The manual, error-prone step logging-done-right removes is SSHing into individual boxes and tailing files by hand — a process that doesn’t even work once a request crosses many short-lived Pods, because the box you’d SSH into may be gone. The pipeline gets every line off every machine into one place before the Pod dies; structured fields and correlation IDs turn that pile into something you query. Production gets safer two ways: you can reconstruct exactly what happened during an incident without touching the (possibly broken) hosts, and you stop the far more dangerous habit of restarting things just to reproduce a log line.

Next, the aggregate pillar — numbers over time, and the alerts that wake you up: Metrics.

Five questions for logging done right:

  • Why does it exist? Because tail -f on one box collapses the moment a request crosses fifty replicas on twenty nodes and the Pod that logged the error was rescheduled and deleted — you need the line off the machine before it dies.

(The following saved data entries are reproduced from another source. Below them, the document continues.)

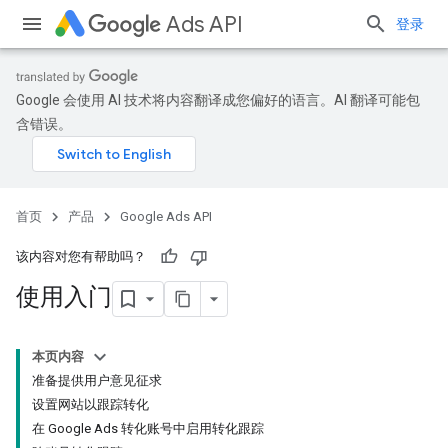
Ads API
登录
Google 会使用 AI 技术将内容翻译成您偏好的语言。AI 翻译可能包
含错误。
首页
产品
Google Ads API
该内容对您有帮助吗？
使用入门
本页内容
准备提供用户意见征求
设置网站以跟踪转化
在 Google Ads 转化账号中启用转化跟踪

  • What problem does it solve? The forensic what: structured JSON makes every field queryable (duration_ms > 1000), the agent → store → query pipeline lifts every line off every node, and a correlation/trace_id stitches one request’s journey across services.
  • What are the trade-offs? Logs are the high-detail, high-cost pillar — one busy service at one line/request is ~2.6 TB/month — so you tune three deliberate levers (volume, retention, indexing); and a logged secret or PII line is a breach replicated to every node, backup, and query history.

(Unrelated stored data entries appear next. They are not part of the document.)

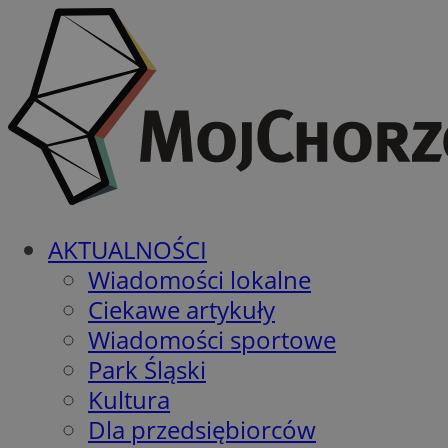
AKTUALNOŚCI
Wiadomości lokalne
Ciekawe artykuły
Wiadomości sportowe
Park Śląski
Kultura
Dla przedsiębiorców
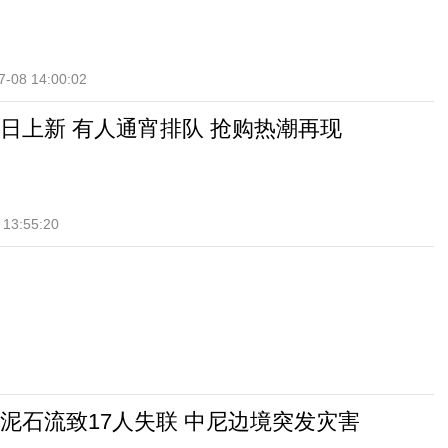
7-08 14:00:02
日上新 有人通宵排队 抢购热潮再现
 13:55:20
泥石流致17人失联 中尼边境突发灾害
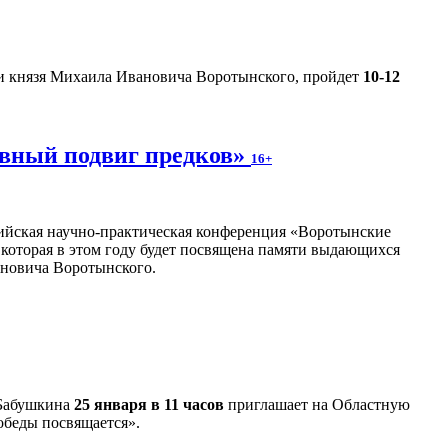
и князя Михаила Ивановича Воротынского, пройдет
10-12
овный подвиг предков»
16+
сийская научно-практическая конференция «Воротынские
 которая в этом году будет посвящена памяти выдающихся
ановича Воротынского.
 Бабушкина
25 января в 11 часов
приглашает на Областную
обеды посвящается».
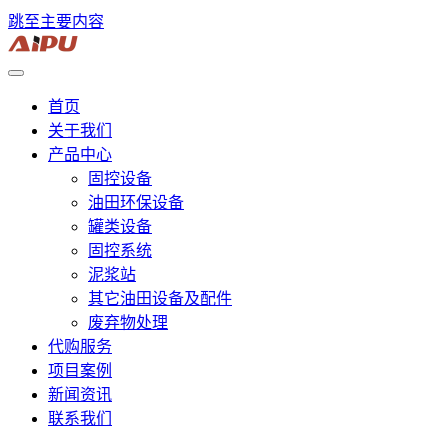
跳至主要内容
首页
关于我们
产品中心
固控设备
油田环保设备
罐类设备
固控系统
泥浆站
其它油田设备及配件
废弃物处理
代购服务
项目案例
新闻资讯
联系我们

  • When should I avoid it? You don’t avoid logging, but resist “log everything at DEBUG in a hot loop” and resist pushing high-cardinality detail into metrics — log events, not iterations.

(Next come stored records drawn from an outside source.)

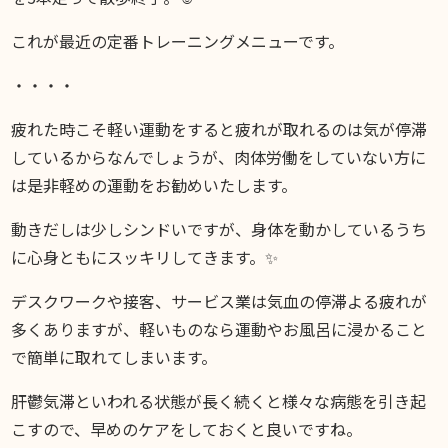
これが最近の定番トレーニングメニューです。
・・・・
疲れた時こそ軽い運動をすると疲れが取れるのは気が停滞
しているからなんでしょうが、肉体労働をしていない方に
は是非軽めの運動をお勧めいたします。
動きだしは少しシンドいですが、身体を動かしているうち
に心身ともにスッキリしてきます。✨
デスクワークや接客、サービス業は気血の停滞よる疲れが
多くありますが、軽いものなら運動やお風呂に浸かること
で簡単に取れてしまいます。
肝鬱気滞といわれる状態が長く続くと様々な病態を引き起
こすので、早めのケアをしておくと良いですね。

  • What breaks if I remove it? You lose the what entirely — debugging reverts to SSHing into (possibly broken) boxes to tail files, which doesn’t even work once the Pod is gone.
  1. Both an unstructured sentence and a JSON object can carry the same information. Mechanically, why is the structured version so much more useful at scale? Give a query that works on one and breaks on the other.
  2. Walk the four stages of the aggregation pipeline (app → agent → store → query). Why is “write to stdout, not a file” the right default inside a container?
  3. What problem do correlation IDs solve that structured logging alone does not? Show what the query looks like with and without them.
  4. Logs are the high-cardinality pillar. Why is that a feature here, and what three levers do you tune to keep log cost under control?
  5. Name three things you must never log and explain why a logged secret is worse than having no log at all.
Show answers
  1. The unstructured line is a string, so a machine must parse English with a regex that breaks when the wording changes; the structured line is typed fields, so every field is directly filterable and aggregatable. duration_ms > 1000 AND level = "error" works on the JSON but requires fragile regex parsing on the sentence.
  2. App writes structured logs to stdout; agent (Fluent Bit/Vector/Fluentd, one per node) tails container output, enriches with metadata, and forwards; store (Loki/Elasticsearch) indexes and retains; query (Grafana/Kibana) searches. Stdout is right in containers because the platform then owns capture — files inside a container vanish with it, and you’d have to mount volumes and rotate logs yourself.
  3. They let you pull one request’s lines out of a store full of thousands of interleaved requests across many services. Without them you can only ask “are checkouts failing somewhere?”; with them, the single query trace_id = "4bf92f..." returns that exact request’s whole journey, hop by hop, in order.
  4. It’s a feature because high-cardinality fields like user_id and trace_id belong in logs (and traces), where storage is cheap and cost is governed by volume/retention rather than by spawning a new metric series per value. The three levers: volume (log events, not loop iterations), retention (how long you keep them), and indexing (what you make searchable).
  5. Never log secrets (passwords, API keys, tokens), PII/sensitive data (full card numbers, IDs, health data), or full request/response bodies by default. A logged secret is worse than no log because it’s been replicated across every node, backup, and engineer’s query history — a leaked token is a live vulnerability, whereas a missing log is merely inconvenient.